Compliance e Governança Corporativa
Empresas que adotam práticas de compliance em SST, incluindo a exigência de responsabilidade técnica, demonstram compromisso com a integridade e a gestão de riscos. Isso é especialmente relevante em setores regulados, como construção civil, mineração, indústria química e logística. A responsabilidade técnica deve ser incorporada às políticas internas de compliance e aos contratos com fornecedores.
Contratos e Auditorias
A responsabilidade técnica deve estar prevista nos contratos com terceiros, incluindo cláusulas que exijam a apresentação de documentos assinados por profissionais habilitados. Em auditorias internas ou externas, essa documentação é essencial para comprovar a conformidade legal e técnica das operações. A ausência de cláusulas específicas sobre SST pode fragilizar a posição da empresa em disputas judiciais.
Casos Práticos de Responsabilização por Omissão ou Negligência Técnica
Diversos casos reais demonstram como a ausência de responsabilidade técnica na gestão de terceiros pode resultar em penalidades severas, tanto para o prestador quanto para a empresa contratante. A seguir, são apresentados três exemplos emblemáticos:
Caso 1: Acidente Fatal em Empresa Terceirizada
Durante a manutenção de um equipamento industrial, um trabalhador terceirizado sofreu um acidente fatal. A investigação conduzida pelo Ministério Público do Trabalho (MPT) revelou que não havia Programa de Gerenciamento de Riscos (PGR) válido, conforme exigido pela NR-01. A contratante foi responsabilizada subsidiariamente por negligência na fiscalização das condições de trabalho, resultando em ação civil pública e danos à imagem institucional.
Caso 2: Indeferimento de Aposentadoria Especial por LTCAT Inválido
Um colaborador terceirizado solicitou aposentadoria especial com base na exposição a agentes químicos. O Laudo Técnico das Condições Ambientais do Trabalho (LTCAT) apresentado não estava assinado por engenheiro de segurança ou médico do trabalho, conforme exigido pelo Decreto nº 3.048/1999. O INSS indeferiu o pedido, e a empresa contratante foi obrigada a emitir novo laudo com assinatura técnica válida, gerando atrasos e custos adicionais.
Caso 3: Autuação por Falta de Laudo de Insalubridade
Em uma operação de carga e descarga, a empresa terceirizada não apresentou laudo de insalubridade válido, exigido pela NR-15. A contratante foi autuada por não exigir a documentação técnica do prestador, evidenciando falha na gestão de riscos ocupacionais. O caso resultou em multa e revisão dos processos de qualificação de fornecedores.
Esses casos evidenciam que a omissão ou negligência técnica não apenas compromete a conformidade legal, mas também expõe a empresa a riscos financeiros, operacionais e reputacionais.

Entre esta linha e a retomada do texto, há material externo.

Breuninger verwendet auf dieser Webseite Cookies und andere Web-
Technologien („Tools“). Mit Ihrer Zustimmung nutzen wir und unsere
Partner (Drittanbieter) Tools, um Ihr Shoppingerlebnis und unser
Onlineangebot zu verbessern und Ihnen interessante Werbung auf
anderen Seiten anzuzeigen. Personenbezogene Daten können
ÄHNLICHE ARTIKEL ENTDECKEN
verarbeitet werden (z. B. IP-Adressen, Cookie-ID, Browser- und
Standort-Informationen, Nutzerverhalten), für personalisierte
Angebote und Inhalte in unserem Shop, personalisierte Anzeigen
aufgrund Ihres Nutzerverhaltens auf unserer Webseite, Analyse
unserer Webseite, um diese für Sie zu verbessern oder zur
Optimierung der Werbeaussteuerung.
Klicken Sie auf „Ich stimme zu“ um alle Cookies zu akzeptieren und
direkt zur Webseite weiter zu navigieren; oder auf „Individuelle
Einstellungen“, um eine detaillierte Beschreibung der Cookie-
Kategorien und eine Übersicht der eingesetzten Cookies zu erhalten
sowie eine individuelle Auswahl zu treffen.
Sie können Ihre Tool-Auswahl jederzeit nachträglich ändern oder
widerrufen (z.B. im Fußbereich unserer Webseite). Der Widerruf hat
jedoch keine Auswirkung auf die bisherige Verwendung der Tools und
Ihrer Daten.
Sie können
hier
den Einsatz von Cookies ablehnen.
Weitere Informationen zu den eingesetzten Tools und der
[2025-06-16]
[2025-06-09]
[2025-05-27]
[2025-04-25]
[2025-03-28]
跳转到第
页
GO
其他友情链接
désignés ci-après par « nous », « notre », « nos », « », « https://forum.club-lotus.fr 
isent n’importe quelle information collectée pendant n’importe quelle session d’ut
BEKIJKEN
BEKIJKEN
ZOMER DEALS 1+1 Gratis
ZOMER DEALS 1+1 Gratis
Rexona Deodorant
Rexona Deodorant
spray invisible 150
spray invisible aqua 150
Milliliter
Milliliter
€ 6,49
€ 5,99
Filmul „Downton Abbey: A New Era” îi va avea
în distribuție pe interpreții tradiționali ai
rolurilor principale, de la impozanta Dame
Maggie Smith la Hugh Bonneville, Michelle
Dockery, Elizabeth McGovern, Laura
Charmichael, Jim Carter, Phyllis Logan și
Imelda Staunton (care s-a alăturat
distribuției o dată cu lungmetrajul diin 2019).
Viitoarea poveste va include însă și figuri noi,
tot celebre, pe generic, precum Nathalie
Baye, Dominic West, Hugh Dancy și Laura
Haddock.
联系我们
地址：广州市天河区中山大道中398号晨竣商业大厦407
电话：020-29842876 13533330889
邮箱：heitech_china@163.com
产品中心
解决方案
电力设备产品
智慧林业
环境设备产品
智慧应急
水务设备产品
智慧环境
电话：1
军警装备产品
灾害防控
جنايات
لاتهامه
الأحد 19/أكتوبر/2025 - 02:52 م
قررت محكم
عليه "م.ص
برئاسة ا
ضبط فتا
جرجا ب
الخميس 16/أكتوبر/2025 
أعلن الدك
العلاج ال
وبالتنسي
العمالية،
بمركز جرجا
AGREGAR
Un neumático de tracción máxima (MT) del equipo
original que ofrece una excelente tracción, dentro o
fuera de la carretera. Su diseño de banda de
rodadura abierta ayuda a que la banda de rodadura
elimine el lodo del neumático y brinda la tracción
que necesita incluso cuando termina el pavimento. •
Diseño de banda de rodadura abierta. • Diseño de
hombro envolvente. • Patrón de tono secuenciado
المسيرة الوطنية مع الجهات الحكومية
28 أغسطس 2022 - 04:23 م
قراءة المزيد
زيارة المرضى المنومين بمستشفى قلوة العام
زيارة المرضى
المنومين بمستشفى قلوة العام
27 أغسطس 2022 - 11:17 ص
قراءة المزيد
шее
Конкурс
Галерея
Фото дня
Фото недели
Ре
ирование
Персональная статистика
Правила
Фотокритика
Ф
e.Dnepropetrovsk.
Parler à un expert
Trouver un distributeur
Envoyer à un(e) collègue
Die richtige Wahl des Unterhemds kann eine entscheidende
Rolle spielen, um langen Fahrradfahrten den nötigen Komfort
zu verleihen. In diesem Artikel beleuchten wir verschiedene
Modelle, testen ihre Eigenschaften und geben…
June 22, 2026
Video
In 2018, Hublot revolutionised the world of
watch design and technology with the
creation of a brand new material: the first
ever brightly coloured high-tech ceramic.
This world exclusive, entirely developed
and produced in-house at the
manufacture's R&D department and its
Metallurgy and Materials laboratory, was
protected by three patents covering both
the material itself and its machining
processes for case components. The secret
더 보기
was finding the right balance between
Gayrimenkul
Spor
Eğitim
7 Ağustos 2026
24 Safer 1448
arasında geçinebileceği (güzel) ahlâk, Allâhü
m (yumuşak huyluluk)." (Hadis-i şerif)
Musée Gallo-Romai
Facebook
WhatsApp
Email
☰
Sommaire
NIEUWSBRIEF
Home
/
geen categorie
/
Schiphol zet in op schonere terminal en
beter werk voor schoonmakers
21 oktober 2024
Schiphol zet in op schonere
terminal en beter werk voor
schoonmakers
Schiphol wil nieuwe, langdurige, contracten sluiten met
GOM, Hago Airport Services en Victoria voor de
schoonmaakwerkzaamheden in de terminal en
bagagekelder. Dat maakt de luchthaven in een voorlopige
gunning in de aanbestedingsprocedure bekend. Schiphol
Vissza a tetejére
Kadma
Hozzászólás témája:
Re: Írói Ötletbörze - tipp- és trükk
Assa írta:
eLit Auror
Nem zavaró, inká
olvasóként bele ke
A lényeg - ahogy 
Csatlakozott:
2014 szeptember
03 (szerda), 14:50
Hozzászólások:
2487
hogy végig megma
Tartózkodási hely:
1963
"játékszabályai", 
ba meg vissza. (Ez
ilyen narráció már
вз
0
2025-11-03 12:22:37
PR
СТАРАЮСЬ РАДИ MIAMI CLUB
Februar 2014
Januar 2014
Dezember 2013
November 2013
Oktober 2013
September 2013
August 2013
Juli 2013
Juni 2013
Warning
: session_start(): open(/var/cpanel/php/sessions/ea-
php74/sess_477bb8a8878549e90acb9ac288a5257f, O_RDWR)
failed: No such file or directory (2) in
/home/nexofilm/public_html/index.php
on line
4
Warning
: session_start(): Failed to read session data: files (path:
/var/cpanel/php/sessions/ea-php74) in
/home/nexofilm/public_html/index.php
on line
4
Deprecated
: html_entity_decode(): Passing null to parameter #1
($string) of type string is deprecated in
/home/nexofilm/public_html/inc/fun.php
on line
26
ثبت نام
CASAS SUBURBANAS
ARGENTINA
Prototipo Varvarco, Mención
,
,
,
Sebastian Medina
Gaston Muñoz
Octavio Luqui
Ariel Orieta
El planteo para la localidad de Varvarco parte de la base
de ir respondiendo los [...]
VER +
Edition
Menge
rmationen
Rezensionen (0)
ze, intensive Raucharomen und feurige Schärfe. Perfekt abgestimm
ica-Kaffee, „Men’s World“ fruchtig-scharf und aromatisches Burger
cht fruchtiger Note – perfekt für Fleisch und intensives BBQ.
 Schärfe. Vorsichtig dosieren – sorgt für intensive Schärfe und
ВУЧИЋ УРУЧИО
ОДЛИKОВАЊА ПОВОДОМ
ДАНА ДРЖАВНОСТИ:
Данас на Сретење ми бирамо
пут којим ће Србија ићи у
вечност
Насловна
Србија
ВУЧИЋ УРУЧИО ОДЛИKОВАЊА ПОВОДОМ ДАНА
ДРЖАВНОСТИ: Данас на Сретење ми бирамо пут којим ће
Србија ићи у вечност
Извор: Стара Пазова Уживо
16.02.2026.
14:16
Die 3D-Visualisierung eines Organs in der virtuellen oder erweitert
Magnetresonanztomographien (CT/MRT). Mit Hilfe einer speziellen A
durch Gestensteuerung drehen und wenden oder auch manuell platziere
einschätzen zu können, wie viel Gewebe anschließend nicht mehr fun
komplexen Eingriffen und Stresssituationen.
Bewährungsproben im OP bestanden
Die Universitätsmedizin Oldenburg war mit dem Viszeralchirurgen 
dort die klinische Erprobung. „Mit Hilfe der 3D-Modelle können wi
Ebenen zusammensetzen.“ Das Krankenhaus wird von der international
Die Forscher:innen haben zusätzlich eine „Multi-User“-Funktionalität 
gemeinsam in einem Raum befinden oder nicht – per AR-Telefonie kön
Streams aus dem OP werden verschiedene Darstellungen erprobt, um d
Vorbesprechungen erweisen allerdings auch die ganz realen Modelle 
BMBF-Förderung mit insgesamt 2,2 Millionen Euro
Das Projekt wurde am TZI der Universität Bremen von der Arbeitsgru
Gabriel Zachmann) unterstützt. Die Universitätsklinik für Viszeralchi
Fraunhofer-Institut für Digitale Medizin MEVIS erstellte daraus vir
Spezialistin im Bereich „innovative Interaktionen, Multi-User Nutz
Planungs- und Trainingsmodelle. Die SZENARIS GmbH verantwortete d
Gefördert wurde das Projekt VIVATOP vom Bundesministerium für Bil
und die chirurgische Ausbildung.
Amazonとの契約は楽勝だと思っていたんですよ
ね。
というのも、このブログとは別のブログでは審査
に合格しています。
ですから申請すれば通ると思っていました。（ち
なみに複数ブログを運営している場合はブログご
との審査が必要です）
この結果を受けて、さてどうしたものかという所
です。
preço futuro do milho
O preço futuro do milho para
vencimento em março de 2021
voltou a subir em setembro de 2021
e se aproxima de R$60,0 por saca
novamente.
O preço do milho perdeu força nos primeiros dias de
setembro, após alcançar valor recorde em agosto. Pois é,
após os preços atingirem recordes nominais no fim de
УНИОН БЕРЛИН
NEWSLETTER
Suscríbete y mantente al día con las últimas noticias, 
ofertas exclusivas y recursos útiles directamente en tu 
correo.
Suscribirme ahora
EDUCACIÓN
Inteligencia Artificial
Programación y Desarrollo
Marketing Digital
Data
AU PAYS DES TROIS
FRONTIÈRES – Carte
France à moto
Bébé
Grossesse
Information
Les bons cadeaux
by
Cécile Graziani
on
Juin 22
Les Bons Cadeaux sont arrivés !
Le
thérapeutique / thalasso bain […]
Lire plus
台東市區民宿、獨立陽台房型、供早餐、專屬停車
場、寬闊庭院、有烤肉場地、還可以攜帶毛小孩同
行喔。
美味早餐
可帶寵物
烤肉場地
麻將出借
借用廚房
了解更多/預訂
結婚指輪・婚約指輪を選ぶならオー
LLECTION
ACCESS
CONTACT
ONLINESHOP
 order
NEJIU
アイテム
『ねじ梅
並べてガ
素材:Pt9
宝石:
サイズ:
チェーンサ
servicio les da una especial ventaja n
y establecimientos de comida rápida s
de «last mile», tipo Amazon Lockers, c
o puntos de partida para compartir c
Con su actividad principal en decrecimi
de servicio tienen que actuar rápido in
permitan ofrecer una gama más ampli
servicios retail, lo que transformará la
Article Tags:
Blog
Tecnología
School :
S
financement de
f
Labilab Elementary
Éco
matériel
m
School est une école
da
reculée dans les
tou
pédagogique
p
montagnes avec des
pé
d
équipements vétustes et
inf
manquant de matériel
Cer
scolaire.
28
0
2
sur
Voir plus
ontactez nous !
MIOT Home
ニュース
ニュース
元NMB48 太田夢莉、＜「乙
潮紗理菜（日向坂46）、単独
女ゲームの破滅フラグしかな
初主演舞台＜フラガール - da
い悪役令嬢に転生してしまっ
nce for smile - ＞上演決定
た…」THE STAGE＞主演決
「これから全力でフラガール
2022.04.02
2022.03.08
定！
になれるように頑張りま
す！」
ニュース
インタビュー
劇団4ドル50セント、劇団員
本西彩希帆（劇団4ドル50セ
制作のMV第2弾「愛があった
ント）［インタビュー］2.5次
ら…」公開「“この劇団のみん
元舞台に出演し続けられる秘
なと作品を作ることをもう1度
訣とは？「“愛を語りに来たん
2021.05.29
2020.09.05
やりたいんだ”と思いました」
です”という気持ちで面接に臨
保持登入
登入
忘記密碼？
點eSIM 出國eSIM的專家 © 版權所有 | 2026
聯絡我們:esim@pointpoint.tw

A terceirização exige uma gestão técnica rigorosa para garantir a conformidade legal e a segurança dos trabalhadores. Engenheiros e técnicos de segurança do trabalho desempenham papel fundamental nesse processo, sendo responsáveis pela elaboração, validação e acompanhamento de documentos e programas de SST. A ausência de profissionais habilitados compromete a segurança jurídica da empresa e expõe todos os envolvidos a riscos legais, operacionais e previdenciários.
A responsabilidade técnica, formalizada por meio de ARTs e assinaturas em documentos normativos, é um instrumento de proteção jurídica e técnica. A gestão de terceiros deve incorporar critérios técnicos rigorosos, exigindo a presença de profissionais habilitados e a validação periódica dos documentos legais. Essa prática fortalece a cultura de prevenção, integridade e responsabilidade corporativa, contribuindo para a sustentabilidade das operações e a proteção dos trabalhadores.
Como a Bernhoeft pode te ajudar?
Com anos de experiência na gestão de terceiros, a Bernhoeft oferece soluções customizadas para transformar a relação entre empresas e seus fornecedores. Tem expertise em estruturar processos e estratégias que promovem governança, integridade e sustentabilidade em toda cadeia de valor, o que permite em atuar nas práticas de D&I alinhadas as exigências de ESG e aos objetivos estratégicos do seu negócio.
Oferecemos soluções personalizadas para as demandas específicas, auxiliando na implementação de práticas seguras e fornecendo treinamentos para uma conformidade documental. Se entender que precisa de apoio nesse sentido, entre em contato conosco. Nossa equipe de profissionais altamente qualificados está pronta para ajudá-lo a navegar pelas complexidades da gestão de terceiros.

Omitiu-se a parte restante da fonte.